By Maria Saporta
The widening gap between rich and poor presents the biggest threat to the fulfillment of Martin Luther King Jr.’s ultimate dream of a nation and world of equal opportunity.
And so it was no coincidence that during this past week’s Operation HOPE Global Forum in Atlanta and during the annual King holiday festivities that one theme kept surfacing – one of “inclusive economics.”
Former President Bill Clinton articulated both the challenges and opportunities that exists when a large share of the wealth is held by just a few people.
“There is growing inequality in America and all over the world,” Clinton said on Saturday at the Operation HOPE summit meeting at the Omni Hotel. “When there’s a widening gap in opportunity, the whole system shuts down.”
Clinton explained that in a consumption-based economy, people must have enough money to be able to buy things in order to keep fueling the .
“Inclusive economics” trumps “trickle-down economics,” Clinton said. “We are supposed to empower people.”
A more inclusive economy works because it expands the circle of participation, said Clinton, using the example of Muhammad Yunus, considered the father of micro-credit. Clinton said he kept urging the Nobel Peace Prize committee to give a medal to Yunus, an economist can measure his success by the lives he has saved.
Being a more inclusive economy. It can work. Expanding the circle of participation. Muhammad Yunus, an economist who meassure success by the lives saved.
Clinton then shared a warming: “The more exclusive economics will be inclusive whether you like it or not. It just will be inclusive failure.”
At the Salute to Greatness dinner on Jan. 17 – the top fund-raiser for the King Center, Clinton continued the inclusive theme — this time he talked about both inclusive economics as well as inclusive politics.
On the 50th anniversary of the passage of the Voting Rights Act, Clinton said it is important to honor how inclusive politics help create an inclusive society and they help lead to inclusive economics where “our beloved community and humanity dwarfs our differences.”
It was Julian Castro, the U.S. Secretary of the Department of Housing and Urban Development, who said the challenge in 2015 is to make sure there is a “path to prosperity” for all Americans.
He repeated a saying that former Atlanta Mayor Maynard Jackson used to say about the three “B”s: the ballot, the book and the buck. Jackson understood that minorities needed to be full participants in the economy in order to reach their full potential.
“Breaking the cycle of poverty is tough,” Castro acknowledged. “Wages have barely increased. Many feel like they are running in place.”
Too often, people’s economic destiny is determined by the zip code where they were born and raised.
John Hope Bryant, the founder and CEO of Atlanta-based Operation HOPE, has a grand plan to attack poverty in those very zip codes. Operation HOPE aims to help people improve their credit scores from 500 to 700 as a way of getting them out from under the control of loan sharks and high interest lenders.
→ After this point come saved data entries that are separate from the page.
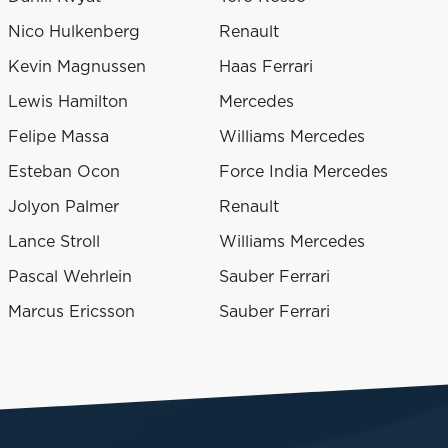
Nico Hulkenberg
Renault
Kevin Magnussen
Haas Ferrari
Lewis Hamilton
Mercedes
Felipe Massa
Williams Mercedes
Esteban Ocon
Force India Mercedes
Jolyon Palmer
Renault
Lance Stroll
Williams Mercedes
Pascal Wehrlein
Sauber Ferrari
Marcus Ericsson
Sauber Ferrari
With the tagline: “Expanding Free Enterprise for All,” Operation HOPE has started its “Business In A Box” for Middle School and High School students. Four entrepreneurs, who already had won $500 in start-up capital to grow their companies, were invited to make a pitch at the Summit for a $1,000 prize in more funding.
Nicholas of Benjamin E. Mays High School and Isaiah f the New schools at Carver spoke of their successful “Clean Cut Lawn and Gardening” business.
Rayshaun, who attends B.E.S.T. Academy Middle School, has started Frost Productions had an entertainment company willing to offer music mixes and DJ services to a variety of clients and events.
Micrya of Benjamin E. Mays High School has her own jewelry business – Mick’s Jewelry, which she brought to the Summit so she could make some sales.
Muhammad of B.E.S.T. Academy Middle School, has established the “Mobile Mini Mart” – which offers drinks, snacks and school supplies for sale at his school’s campus If he won the first prize, he said he planned to expand his operation.
The judges, which included AOL founder Steve Cases, ended up giving the second- place, third-place and fourth-place winners a grant of $1,000. The overall winner — Muhammad — was given $2,000.
As we try to try to King’s teachings relevant to today’s world, the theme of “inclusive economics” probably would resonate with the civil rights leader along with his themes of nonviolence.
Bryant likes to say that we have gone from civil rights to silver rights.
“Civil rights was about taking our protests to the streets,” Bryant said, adding that there are still division of class and poverty. “Civil rights was about taking our protests to the streets. Silver rights is about taking our protests to the suites.”